- [Requirement] In the entries that follow, repeat exactly the lines from the one that has "c’est que nous" through the one that has "3. Snídejte", but omit pictures.

Stored data entries:
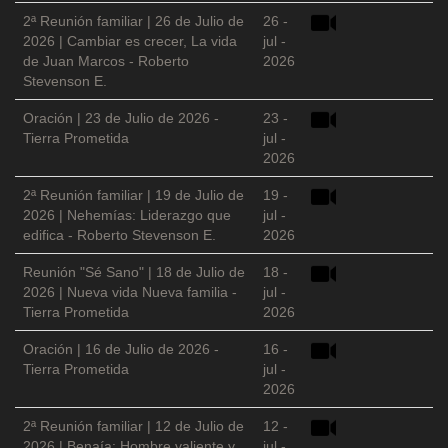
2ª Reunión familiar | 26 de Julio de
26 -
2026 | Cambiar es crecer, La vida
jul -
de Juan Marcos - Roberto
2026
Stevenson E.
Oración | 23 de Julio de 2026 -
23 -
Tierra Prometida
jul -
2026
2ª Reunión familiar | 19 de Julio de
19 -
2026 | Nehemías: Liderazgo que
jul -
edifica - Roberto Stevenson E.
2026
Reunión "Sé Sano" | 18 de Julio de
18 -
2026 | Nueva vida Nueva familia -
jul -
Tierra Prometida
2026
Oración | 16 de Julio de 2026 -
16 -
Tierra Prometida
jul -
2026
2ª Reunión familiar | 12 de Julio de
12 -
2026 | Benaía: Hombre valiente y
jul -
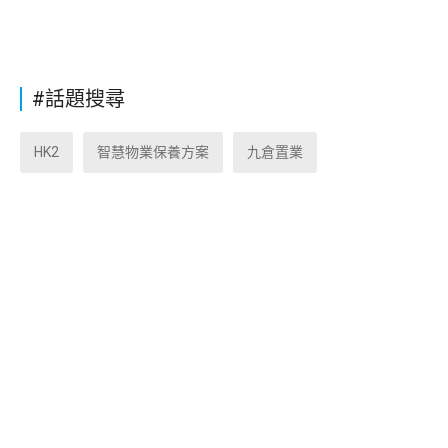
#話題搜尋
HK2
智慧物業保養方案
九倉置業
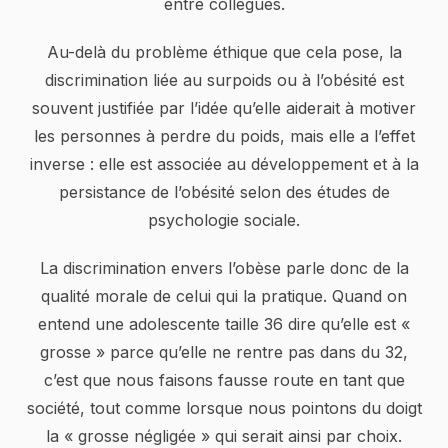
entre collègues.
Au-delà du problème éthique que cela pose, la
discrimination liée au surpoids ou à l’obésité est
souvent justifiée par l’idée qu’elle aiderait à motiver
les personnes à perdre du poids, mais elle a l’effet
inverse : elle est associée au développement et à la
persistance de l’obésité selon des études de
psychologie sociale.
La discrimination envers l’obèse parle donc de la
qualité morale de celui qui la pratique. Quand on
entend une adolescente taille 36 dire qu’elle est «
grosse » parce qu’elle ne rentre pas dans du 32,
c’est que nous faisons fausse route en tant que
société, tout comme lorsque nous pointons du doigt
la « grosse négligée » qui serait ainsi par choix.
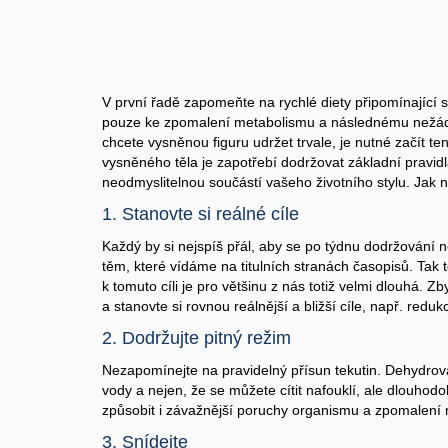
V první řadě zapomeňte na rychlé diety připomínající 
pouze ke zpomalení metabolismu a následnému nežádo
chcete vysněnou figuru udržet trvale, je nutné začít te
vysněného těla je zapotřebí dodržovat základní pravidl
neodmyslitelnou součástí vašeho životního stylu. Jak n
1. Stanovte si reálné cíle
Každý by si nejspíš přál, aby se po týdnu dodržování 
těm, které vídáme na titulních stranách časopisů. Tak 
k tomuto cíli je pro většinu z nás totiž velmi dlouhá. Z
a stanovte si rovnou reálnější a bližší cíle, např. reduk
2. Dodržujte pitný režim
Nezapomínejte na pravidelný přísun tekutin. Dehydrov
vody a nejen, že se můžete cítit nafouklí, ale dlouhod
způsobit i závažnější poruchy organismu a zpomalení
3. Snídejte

* * *

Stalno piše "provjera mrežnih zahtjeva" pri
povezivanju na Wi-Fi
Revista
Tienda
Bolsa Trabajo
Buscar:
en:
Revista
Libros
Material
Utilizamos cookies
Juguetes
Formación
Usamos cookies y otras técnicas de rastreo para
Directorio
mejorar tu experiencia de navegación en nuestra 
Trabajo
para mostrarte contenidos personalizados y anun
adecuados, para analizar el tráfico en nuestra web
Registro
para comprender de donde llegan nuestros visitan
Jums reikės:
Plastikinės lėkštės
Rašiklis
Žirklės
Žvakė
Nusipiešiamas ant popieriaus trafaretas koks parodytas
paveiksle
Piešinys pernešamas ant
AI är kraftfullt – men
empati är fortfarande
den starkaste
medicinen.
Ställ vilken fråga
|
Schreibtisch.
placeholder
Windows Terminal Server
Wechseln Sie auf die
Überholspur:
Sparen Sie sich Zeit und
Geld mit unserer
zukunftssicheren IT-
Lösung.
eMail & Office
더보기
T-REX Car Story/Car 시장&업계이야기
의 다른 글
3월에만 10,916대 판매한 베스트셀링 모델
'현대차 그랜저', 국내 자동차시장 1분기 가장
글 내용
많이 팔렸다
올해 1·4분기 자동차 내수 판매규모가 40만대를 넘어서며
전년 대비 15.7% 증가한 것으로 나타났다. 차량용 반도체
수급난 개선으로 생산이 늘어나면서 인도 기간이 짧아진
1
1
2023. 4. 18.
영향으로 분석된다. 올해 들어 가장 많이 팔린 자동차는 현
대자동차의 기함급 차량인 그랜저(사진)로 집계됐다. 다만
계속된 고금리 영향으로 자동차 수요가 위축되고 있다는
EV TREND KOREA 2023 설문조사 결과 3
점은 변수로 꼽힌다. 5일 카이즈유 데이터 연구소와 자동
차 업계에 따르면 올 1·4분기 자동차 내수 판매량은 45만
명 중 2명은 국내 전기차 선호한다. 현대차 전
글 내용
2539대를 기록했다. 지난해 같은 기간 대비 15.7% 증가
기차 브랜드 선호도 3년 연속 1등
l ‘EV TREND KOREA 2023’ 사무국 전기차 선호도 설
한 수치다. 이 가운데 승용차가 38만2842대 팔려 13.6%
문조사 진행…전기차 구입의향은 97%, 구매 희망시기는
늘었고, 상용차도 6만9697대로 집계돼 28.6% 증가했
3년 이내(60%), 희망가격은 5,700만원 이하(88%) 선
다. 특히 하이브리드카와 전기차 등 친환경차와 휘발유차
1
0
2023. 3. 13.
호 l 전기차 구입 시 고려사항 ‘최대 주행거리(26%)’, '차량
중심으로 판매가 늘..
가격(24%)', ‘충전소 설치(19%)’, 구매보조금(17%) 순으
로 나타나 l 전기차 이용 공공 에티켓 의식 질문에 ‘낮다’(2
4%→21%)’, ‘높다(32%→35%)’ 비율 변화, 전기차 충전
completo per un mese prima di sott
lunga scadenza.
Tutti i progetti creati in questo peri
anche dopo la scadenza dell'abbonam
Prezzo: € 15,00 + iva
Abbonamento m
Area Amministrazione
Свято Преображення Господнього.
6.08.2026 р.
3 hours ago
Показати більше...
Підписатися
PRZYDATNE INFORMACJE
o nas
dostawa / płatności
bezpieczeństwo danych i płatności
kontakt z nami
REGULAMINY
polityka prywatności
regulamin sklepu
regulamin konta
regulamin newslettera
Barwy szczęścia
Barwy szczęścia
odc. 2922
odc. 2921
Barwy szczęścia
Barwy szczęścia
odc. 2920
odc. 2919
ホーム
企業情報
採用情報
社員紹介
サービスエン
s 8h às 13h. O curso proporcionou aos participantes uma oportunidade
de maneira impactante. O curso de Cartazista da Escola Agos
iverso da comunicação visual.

==

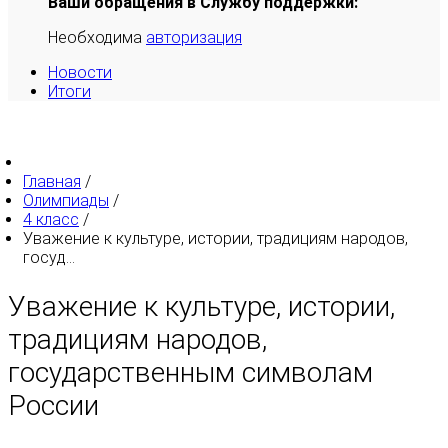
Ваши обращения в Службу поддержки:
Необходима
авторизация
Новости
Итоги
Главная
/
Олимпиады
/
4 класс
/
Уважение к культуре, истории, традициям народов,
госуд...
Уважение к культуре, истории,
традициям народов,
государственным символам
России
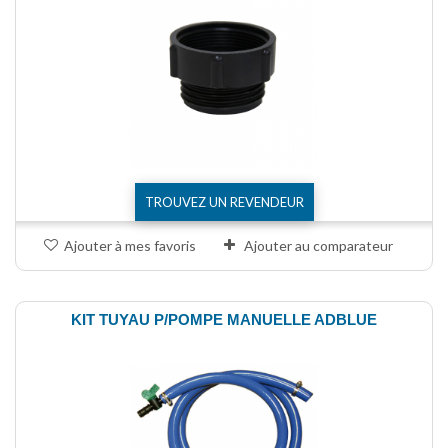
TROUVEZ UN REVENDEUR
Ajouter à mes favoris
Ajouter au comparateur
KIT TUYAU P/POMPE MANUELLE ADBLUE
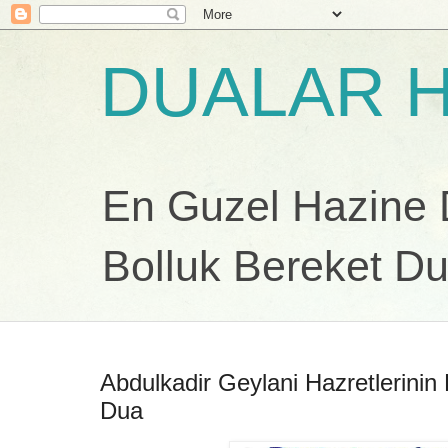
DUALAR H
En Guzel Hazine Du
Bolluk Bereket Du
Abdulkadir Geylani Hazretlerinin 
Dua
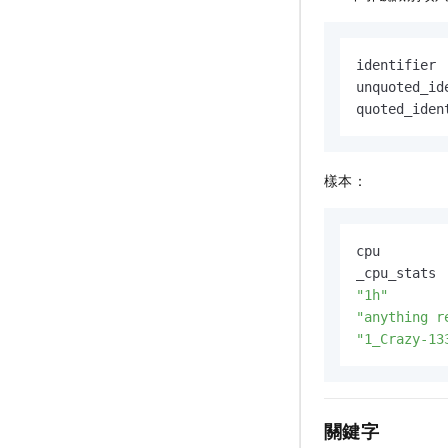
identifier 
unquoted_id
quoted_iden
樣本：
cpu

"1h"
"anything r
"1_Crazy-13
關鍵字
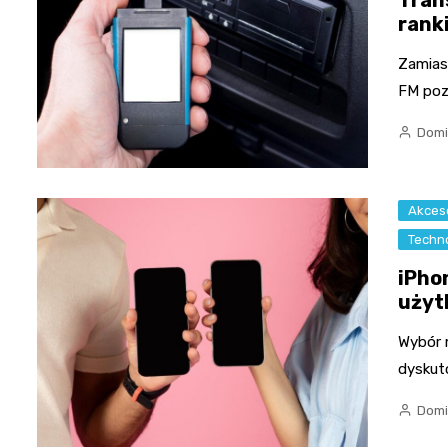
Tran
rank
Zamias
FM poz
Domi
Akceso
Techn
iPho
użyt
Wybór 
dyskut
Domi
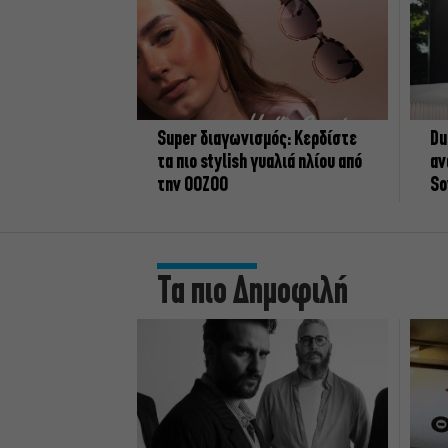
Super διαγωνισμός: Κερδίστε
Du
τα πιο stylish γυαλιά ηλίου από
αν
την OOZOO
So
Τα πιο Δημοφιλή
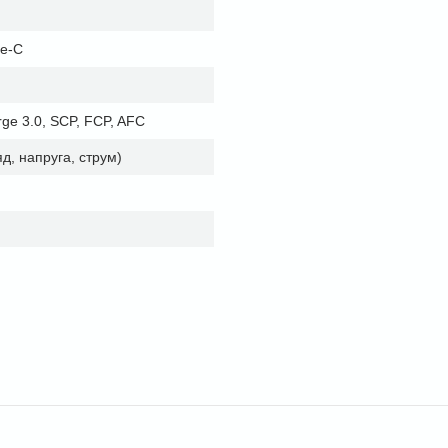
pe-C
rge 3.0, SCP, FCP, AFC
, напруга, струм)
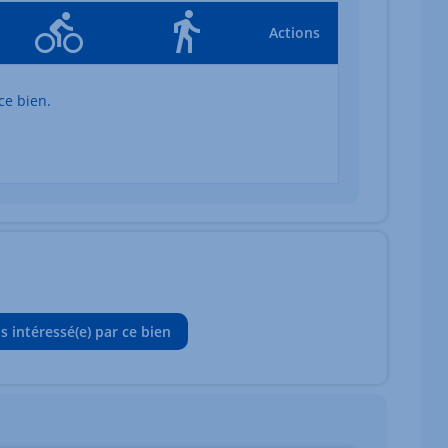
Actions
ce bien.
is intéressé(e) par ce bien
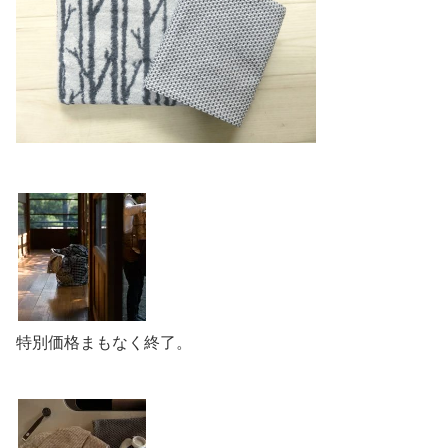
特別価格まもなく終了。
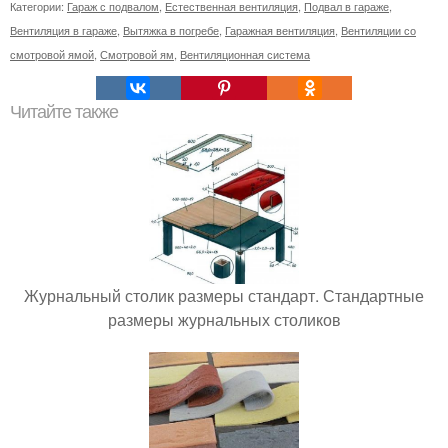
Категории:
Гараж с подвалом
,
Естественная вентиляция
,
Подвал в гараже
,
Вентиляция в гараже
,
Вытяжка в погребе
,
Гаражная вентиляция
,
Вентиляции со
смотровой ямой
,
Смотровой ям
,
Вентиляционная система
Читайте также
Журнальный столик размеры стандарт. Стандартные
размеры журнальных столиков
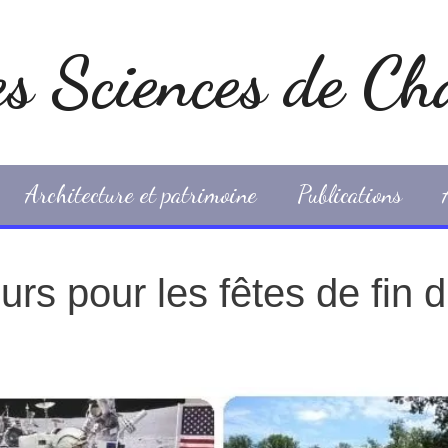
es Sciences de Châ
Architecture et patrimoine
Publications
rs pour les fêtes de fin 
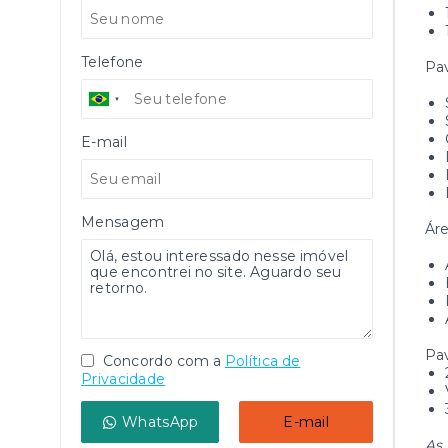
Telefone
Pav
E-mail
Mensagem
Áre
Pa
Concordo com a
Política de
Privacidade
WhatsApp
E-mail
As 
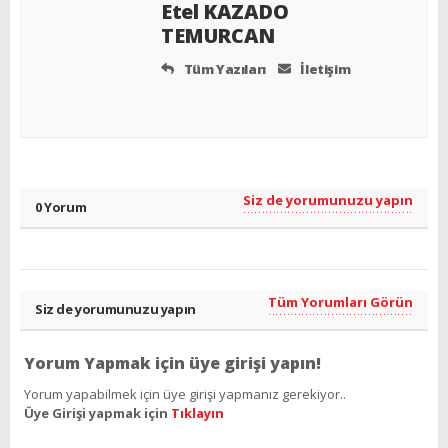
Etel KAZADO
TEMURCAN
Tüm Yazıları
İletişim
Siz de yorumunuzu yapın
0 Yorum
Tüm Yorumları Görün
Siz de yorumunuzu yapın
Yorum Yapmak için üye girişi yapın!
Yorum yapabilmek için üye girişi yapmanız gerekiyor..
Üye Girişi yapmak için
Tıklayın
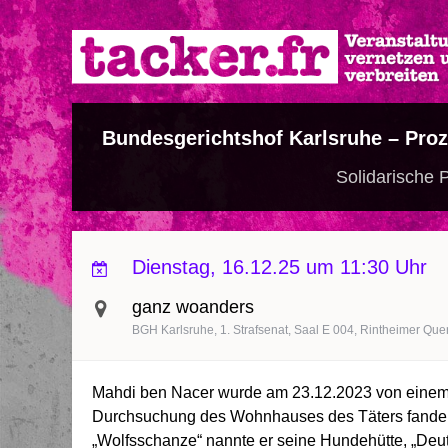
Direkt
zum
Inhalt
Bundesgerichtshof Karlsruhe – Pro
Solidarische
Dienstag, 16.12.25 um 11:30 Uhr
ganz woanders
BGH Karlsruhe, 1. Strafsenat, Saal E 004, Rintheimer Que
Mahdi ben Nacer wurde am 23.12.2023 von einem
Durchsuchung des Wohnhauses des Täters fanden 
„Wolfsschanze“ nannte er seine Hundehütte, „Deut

- [Solution to this task]
c’est que nous faisons fausse route en tant que
société, tout comme lorsque nous pointons du doigt
la « grosse négligée » qui serait ainsi par choix.
V první řadě zapomeňte na rychlé diety připomínající 
pouze ke zpomalení metabolismu a následnému nežádo
chcete vysněnou figuru udržet trvale, je nutné začít te
vysněného těla je zapotřebí dodržovat základní pravidl
neodmyslitelnou součástí vašeho životního stylu. Jak n
1. Stanovte si reálné cíle
Každý by si nejspíš přál, aby se po týdnu dodržování 
těm, které vídáme na titulních stranách časopisů. Tak 
k tomuto cíli je pro většinu z nás totiž velmi dlouhá. Z
a stanovte si rovnou reálnější a bližší cíle, např. reduk
2. Dodržujte pitný režim
Nezapomínejte na pravidelný přísun tekutin. Dehydrov
vody a nejen, že se můžete cítit nafouklí, ale dlouhod
způsobit i závažnější poruchy organismu a zpomalení
3. Snídejte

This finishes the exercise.